(Transcribed page contents)
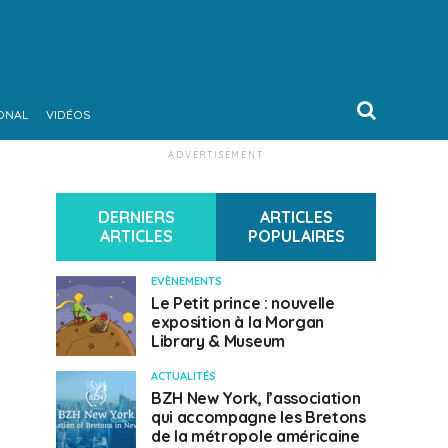
ONAL
VIDÉOS
ADVERTISEMENT
DERNIERS
ARTICLES
ARTICLES
POPULAIRES
EVÈNEMENTS
Le Petit prince : nouvelle
exposition à la Morgan
Library & Museum
ACTUALITÉS
BZH New York, l’association
qui accompagne les Bretons
de la métropole américaine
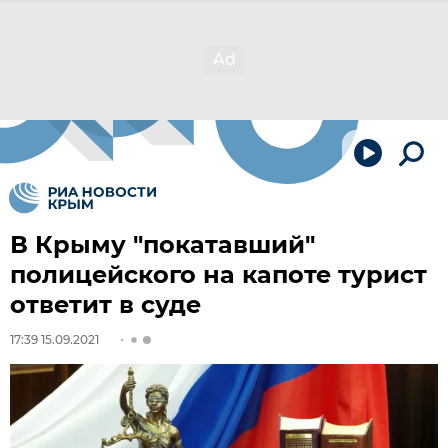
В Крыму "покатавший"
полицейского на капоте турист
ответит в суде
17:39 15.09.2021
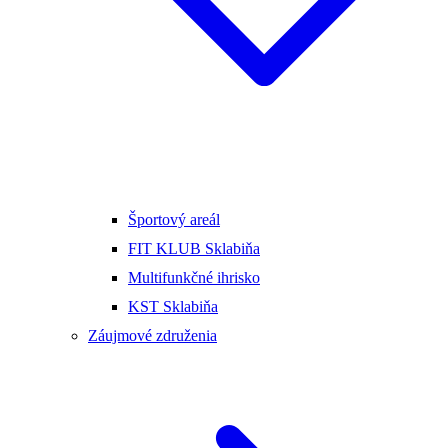
Športový areál
FIT KLUB Sklabiňa
Multifunkčné ihrisko
KST Sklabiňa
Záujmové združenia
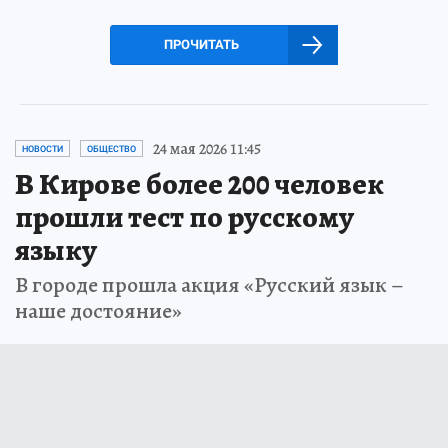
ПРОЧИТАТЬ
24 мая 2026 11:45
НОВОСТИ
ОБЩЕСТВО
В Кирове более 200 человек
прошли тест по русскому
языку
В городе прошла акция «Русский язык –
наше достояние»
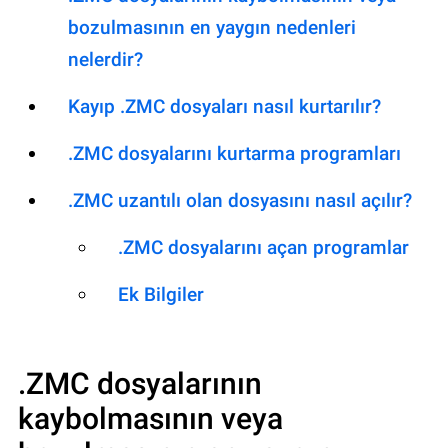
bozulmasının en yaygın nedenleri
nelerdir?
Kayıp .ZMC dosyaları nasıl kurtarılır?
.ZMC dosyalarını kurtarma programları
.ZMC uzantılı olan dosyasını nasıl açılır?
.ZMC dosyalarını açan programlar
Ek Bilgiler
.ZMC
dosyalarının
kaybolmasının veya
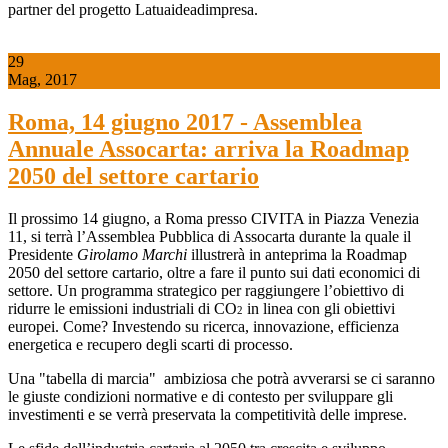
partner del progetto Latuaideadimpresa.
29
Mag, 2017
Roma, 14 giugno 2017 - Assemblea
Annuale Assocarta: arriva la Roadmap
2050 del settore cartario
Il prossimo 14 giugno, a Roma presso CIVITA in Piazza Venezia
11, si terrà l’Assemblea Pubblica di Assocarta durante la quale il
Presidente
Girolamo Marchi
illustrerà in anteprima la Roadmap
2050 del settore cartario, oltre a fare il punto sui dati economici di
settore. Un programma strategico per raggiungere l’obiettivo di
ridurre le emissioni industriali di CO
in linea con gli obiettivi
2
europei. Come? Investendo su ricerca, innovazione, efficienza
energetica e recupero degli scarti di processo.
Una "tabella di marcia" ambiziosa che potrà avverarsi se ci saranno
le giuste condizioni normative e di contesto per sviluppare gli
investimenti e se verrà preservata la competitività delle imprese.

EXERCISE: Copy out every line from the records that has the word "Roma".

ANSWER SECTION:
Roma, 14 giugno 2017 - Assemblea
Il prossimo 14 giugno, a Roma presso CIVITA in Piazza Venezia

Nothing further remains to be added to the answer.